Comentario a las lecturas del II domingo del Tiempo Ordinario. ABC, 13 de enero de 1996.
San Juan es el único de los cuatro evangelistas, que no narra en directo el bautismo del Señor, sobre el que reflexionamos la semana pasada, pero lo hace de modo indirecto, cuando nos presenta al Bautista pronunciando ante todos los que quieren oírle aquellas palabras sublimes sobre Cristo: “Este es el Cordero de Dios, que quita el pecado del mundo”. ¡El Cordero de Dios! Aparece así la primera alusión al sacrificio. Ese Cordero será una víctima, que se ofrecerá en su pasión “voluntariamente aceptada” para quitar el pecado, para suprimir las tinieblas, que ciegan al hombre, para ser luz del mundo. Es el precioso universalismo de la religión cristiana, que, por voluntad de Cristo, ha de ser predicada a todas las gentes, no para ejercer ningún dominio opresor, sino para ofrecer a todos la posibilidad de la comunión en los mismos amores y esperanzas. Por todo ello el Concilio Vaticano II no vacilará en comenzar su texto con estas palabras tan vigorosamente afirmativas: “Cristo es la luz de los pueblos”, y desea que esa luz resplandezca sobre el rostro de la Iglesia, anunciando el Evangelio a toda criatura.

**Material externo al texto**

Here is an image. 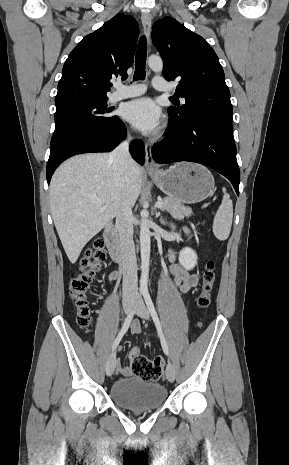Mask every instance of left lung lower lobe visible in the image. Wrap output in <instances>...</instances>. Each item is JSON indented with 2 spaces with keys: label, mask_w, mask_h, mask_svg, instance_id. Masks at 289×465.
Instances as JSON below:
<instances>
[{
  "label": "left lung lower lobe",
  "mask_w": 289,
  "mask_h": 465,
  "mask_svg": "<svg viewBox=\"0 0 289 465\" xmlns=\"http://www.w3.org/2000/svg\"><path fill=\"white\" fill-rule=\"evenodd\" d=\"M170 119L167 138L152 148L155 161L160 164L189 161L206 165L228 178L239 195L240 170L232 123L202 118L186 122Z\"/></svg>",
  "instance_id": "obj_1"
}]
</instances>
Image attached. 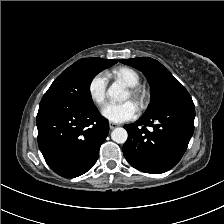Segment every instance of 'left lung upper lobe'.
<instances>
[{
    "mask_svg": "<svg viewBox=\"0 0 224 224\" xmlns=\"http://www.w3.org/2000/svg\"><path fill=\"white\" fill-rule=\"evenodd\" d=\"M120 62L142 71L150 84L151 101L144 116L154 115L169 105L191 100L184 86L157 60L139 57L121 59Z\"/></svg>",
    "mask_w": 224,
    "mask_h": 224,
    "instance_id": "1",
    "label": "left lung upper lobe"
}]
</instances>
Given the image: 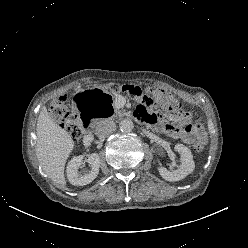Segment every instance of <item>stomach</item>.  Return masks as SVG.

¿Un Dios producto mental nuestro, lejano, filosófico, abstracto, ajeno a nuestra condición humana? No. Como lo ha dicho Rahner, “es el Dios de mi Señor Jesucristo”. Dios cercano, que se manifiesta, que me ama, que se interesa hasta tal punto por mí, que asume mi propio destino humano. Dios del amor, de la magnanimidad, de la comprensión, del perdón, de la justicia. Esta manifestación de Dios tiene que iluminar nuestras sombras y calmar nuestras desesperanzas. No estamos sin norte en nuestra vida. Él ha venido a salvarnos.
Cristo es la luz de las naciones, es decir, de la sociedad, luz en la orientación de las leyes, en las relaciones de hombre y mujer, en el dolor, en el uso que hacemos de los bienes, en el ejercicio de la profesión, en cada momento de la vida. Porque es en nuestra vida diaria donde tenemos que dejarnos iluminar por Cristo. ¿A qué vino si no? Ser cristiano no es una teoría, sino una forma de vida. Sólo se es cristiano viviendo el ser cristiano.
Deseamos que haya paz, serenidad, amor, que se acaben las guerras, que la solidaridad se acreciente, que el diálogo fluya paciente y comprensivo entre nosotros hasta lograr la anhelada solución. Pero actuamos como si pudiéramos lograr todo ello por no sé qué extraño procedimiento, encargándolo o comprándolo a otros. Somos cada uno de nosotros los que tenemos que hacer germinar todas esas semillas, que Dios ha puesto en nuestras manos, que se moverán impulsadas por el amor de Jesucristo. Lo bueno se multiplica, aunque sea de una manera silenciosa y no espectacular. “Las buenas obras –dice Unamuno– jamás descansan; pasan de unos espíritus a otros, reposan un momento en cada uno de ellos, para recobrar su fuerza y seguir adelante”.
Al terminar la espantosa catástrofe mundial de la última guerra, fueron hombres cristianos como Schumann, De Gásperi, Adenauer, los que levantaron la luz en medio de las tinieblas y empezaron a construir la nueva Europa, y hoy es otro hombre, Juan Pablo II, el que casi físicamente está siendo luz de las naciones, llevando a todas partes, como no lo ha hecho nadie, el mensaje del amor cristiano.